Furthermore, we have met with government agencies at the state and local level in Hawaii and have submitted proposals for a site similar to our location in Alabama through a subsidiary Hawaii Organics Corporation. Our goal is to establish a fully operational organic fertilizer/compost facility on several of the Islands as part of a comprehensive agriculture and environmental solution for the State of Hawaii.


GEC CleanWater Technologies, Inc.  


In the second quarter we established our GEC CleanWater Technologies, Inc. subsidiary to market our licensed, EPA approved water purification technology IMS1000 and our Mobile Pure Water System (“MPWS”).  We have partnered with RDK Enterprises to provide funding, management assistance and development of this subsidiary which will allow us to take advantage of the work the company has done over the years in preparing for the commercialization of our highly effective water remediation and purification systems.  In addition, GEC CleanWater Technologies, Inc. has retained the services of a well-known, highly respected, international law firm located in Washington DC to assist in the management of relationships and legal protocols for working with state and federal governmental agencies.  GEC CleanWater Technologies, Inc. aims to work with federal and state governmental agencies by providing solutions for the myriad of water issues confronting governmental agencies.


Clean Tower Technologies, Inc.


In January of 2011, we formed a wholly subsidiary, CleanTower Technologies, Inc., for the purpose of developing a market for our licensed environmentally safe chemical IMS1000. The solution is produced under a private label arrangement with our Canadian supplier, EnvirEau Technologies, Inc. This new company will eventually include a number of affiliates with industry experience to help us build the operation.
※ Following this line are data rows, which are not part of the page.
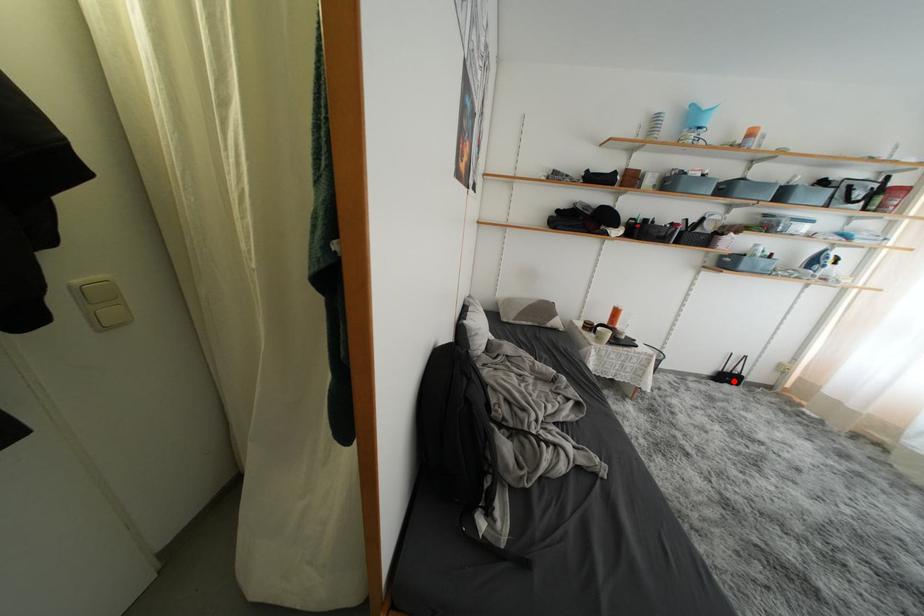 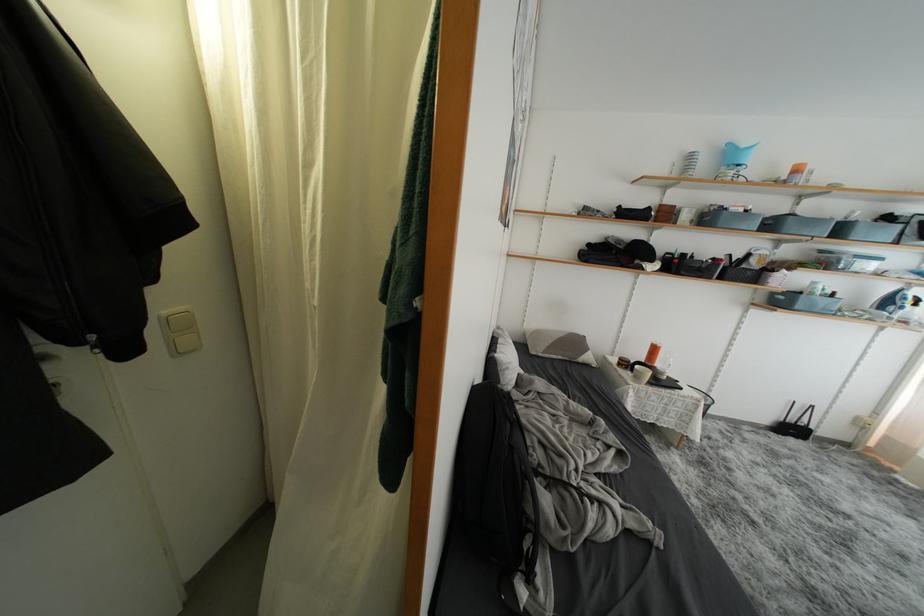 Find the pixel in the second image that matches the highlighted location in the first image.

(797, 434) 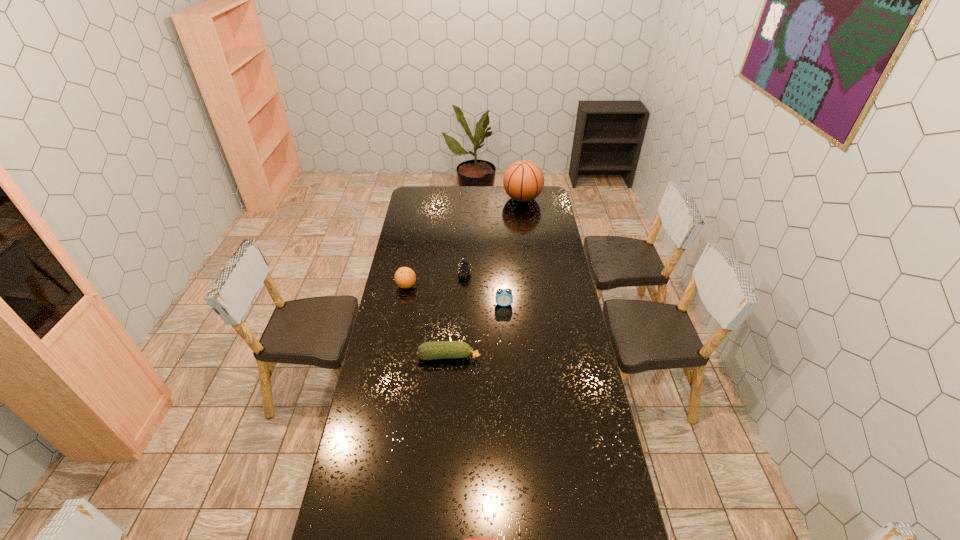 This screenshot has width=960, height=540. In order to click on free location at the far left corner of the desktop in this screenshot , I will do `click(418, 188)`.

At what (x,y) coordinates should I click in order to perform the action: click on vacant space at the far right corner of the desktop. Please return your answer as a coordinate pair (x, y). Image resolution: width=960 pixels, height=540 pixels. Looking at the image, I should click on [x=539, y=197].

Locate an element on the screen. empty location between the fifth farthest object and the third farthest object is located at coordinates (428, 321).

This screenshot has height=540, width=960. What are the coordinates of `unoccupied area between the cucumber and the farther alarm clock` in the screenshot? It's located at (476, 330).

Where is `free spot between the orange and the second farthest object`? free spot between the orange and the second farthest object is located at coordinates (436, 279).

Where is `free space between the orange and the cucumber`? The image size is (960, 540). free space between the orange and the cucumber is located at coordinates (428, 321).

This screenshot has width=960, height=540. I want to click on free space between the third farthest object and the farthest object, so click(465, 242).

Find the location of `empty location between the farther alarm clock and the second farthest object`. empty location between the farther alarm clock and the second farthest object is located at coordinates (484, 288).

Locate an element on the screen. free space between the cucumber and the taller alarm clock is located at coordinates (476, 330).

This screenshot has height=540, width=960. What are the coordinates of `vacant point located between the tallest object and the pinecone` in the screenshot? It's located at (493, 236). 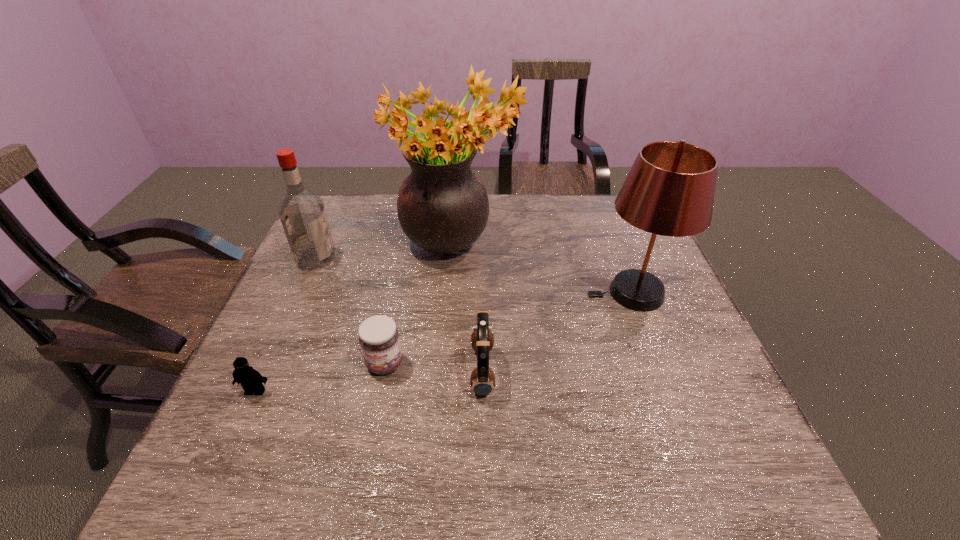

As of June 30, 2013 there has been no activity to report.


As a part of our We have supported a number of events at the United Nations and have established our self as a strategic partner with International Renewable Energy Organization (“IREO”), a Brazilian private partner of the United Nations.  Peter Ubaldi, our President and CEO, has been appointed as Chairman of IREO’s Water Restoration Committee.  We have proposed our remediation technology for contaminated bodies of water and for the remediation of soil in South America, Central America, the Philippines and the United States as part of its expanding marketing efforts.


Going Concern


We have incurred operating losses for the six months ended June 30, 2013 and 2012 of ($496,128) and ($599,114 respectively, and an operating loss of ($991,860) for the year just ended December 31, 2012. We also had working capital deficiencies in both periods. Our financial statements have been prepared on the assumption that the Company will continue as a going concern. We are seeking various types of additional funding such as issuance of additional common or preferred stock, additional lines of credit, or issuance of subordinated debentures or other forms of debt. The additional funding would alleviate our working capital deficiency and increase profitability. However, it is not possible to predict the success of management's efforts to achieve profitability or to secure additional funding.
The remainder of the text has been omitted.